╭─ Records provided

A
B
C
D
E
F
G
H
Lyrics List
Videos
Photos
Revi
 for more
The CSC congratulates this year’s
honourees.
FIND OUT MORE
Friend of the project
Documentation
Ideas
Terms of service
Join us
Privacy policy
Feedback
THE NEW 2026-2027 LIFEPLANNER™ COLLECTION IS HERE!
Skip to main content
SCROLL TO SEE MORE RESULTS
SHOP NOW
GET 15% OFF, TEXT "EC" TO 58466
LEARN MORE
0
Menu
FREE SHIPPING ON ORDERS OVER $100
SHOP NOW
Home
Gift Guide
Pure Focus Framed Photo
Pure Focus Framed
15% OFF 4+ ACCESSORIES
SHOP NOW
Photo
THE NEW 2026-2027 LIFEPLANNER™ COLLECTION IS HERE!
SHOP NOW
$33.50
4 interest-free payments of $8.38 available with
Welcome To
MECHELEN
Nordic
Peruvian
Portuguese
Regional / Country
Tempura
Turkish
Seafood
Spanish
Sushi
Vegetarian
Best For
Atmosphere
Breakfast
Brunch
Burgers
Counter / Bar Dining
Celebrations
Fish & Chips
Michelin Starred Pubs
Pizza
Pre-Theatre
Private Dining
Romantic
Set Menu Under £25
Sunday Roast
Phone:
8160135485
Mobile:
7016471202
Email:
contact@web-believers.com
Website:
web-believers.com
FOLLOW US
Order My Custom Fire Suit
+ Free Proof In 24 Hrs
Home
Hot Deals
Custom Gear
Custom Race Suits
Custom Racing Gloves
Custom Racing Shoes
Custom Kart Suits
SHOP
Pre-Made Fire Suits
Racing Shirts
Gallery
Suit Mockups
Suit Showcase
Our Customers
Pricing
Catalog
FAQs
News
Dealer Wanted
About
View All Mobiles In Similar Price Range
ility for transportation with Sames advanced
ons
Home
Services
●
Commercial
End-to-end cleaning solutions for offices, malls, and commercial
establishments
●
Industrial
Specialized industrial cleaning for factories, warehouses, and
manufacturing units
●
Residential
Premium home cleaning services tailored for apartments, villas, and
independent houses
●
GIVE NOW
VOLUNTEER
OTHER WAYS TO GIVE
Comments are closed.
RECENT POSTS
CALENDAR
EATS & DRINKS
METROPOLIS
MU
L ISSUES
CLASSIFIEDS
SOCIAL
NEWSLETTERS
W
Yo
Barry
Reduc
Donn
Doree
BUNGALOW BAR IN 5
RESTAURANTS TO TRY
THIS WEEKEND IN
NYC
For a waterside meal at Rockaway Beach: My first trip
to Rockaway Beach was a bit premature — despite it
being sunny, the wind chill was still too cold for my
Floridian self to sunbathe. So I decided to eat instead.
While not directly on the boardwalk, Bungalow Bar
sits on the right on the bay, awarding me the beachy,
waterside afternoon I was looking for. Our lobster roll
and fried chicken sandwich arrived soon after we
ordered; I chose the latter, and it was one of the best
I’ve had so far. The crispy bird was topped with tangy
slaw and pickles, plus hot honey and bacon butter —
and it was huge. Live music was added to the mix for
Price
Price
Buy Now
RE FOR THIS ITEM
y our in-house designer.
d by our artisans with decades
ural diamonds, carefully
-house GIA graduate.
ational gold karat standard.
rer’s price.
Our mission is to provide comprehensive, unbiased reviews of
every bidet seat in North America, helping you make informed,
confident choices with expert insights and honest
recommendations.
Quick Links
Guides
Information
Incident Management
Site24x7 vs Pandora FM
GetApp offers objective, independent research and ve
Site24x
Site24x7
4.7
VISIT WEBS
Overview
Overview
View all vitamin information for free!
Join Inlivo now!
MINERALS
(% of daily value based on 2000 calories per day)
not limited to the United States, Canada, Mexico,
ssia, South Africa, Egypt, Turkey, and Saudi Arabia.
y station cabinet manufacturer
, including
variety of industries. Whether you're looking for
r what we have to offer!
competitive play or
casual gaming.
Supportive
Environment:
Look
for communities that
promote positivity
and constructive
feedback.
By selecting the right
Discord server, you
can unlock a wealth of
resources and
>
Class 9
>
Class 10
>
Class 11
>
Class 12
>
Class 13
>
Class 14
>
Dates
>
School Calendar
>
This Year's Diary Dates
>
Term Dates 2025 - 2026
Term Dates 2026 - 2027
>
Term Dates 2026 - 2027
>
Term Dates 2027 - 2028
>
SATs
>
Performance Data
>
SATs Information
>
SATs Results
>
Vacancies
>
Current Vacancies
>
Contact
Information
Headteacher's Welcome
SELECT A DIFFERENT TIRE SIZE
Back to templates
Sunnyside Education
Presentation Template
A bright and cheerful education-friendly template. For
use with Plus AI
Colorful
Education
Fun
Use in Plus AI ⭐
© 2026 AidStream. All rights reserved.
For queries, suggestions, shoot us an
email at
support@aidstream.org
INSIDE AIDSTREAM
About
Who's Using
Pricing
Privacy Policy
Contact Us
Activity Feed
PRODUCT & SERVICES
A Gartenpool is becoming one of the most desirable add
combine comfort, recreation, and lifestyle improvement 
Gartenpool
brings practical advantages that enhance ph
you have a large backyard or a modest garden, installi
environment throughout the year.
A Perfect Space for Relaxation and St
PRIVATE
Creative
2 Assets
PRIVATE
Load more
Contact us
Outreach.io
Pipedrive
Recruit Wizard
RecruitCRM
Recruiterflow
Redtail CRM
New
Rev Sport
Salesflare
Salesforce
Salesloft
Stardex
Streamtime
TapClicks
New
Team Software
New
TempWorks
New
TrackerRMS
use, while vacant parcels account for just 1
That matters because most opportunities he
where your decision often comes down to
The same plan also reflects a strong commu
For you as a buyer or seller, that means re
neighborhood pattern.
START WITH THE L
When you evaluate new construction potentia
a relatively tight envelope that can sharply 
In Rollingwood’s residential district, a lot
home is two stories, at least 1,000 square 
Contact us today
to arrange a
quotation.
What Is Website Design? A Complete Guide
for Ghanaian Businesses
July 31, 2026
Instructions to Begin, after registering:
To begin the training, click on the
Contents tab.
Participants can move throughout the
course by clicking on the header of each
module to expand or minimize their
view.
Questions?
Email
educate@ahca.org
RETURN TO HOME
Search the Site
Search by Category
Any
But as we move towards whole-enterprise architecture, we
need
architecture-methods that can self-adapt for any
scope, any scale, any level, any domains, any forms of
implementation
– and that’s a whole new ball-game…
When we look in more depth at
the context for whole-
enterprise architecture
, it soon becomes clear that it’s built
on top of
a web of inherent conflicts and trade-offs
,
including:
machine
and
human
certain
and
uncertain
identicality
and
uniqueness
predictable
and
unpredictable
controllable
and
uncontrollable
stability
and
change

╰─

Looking at the entries above, find how many lines include the word "independent" and write that number alone.

-- Written reply --
2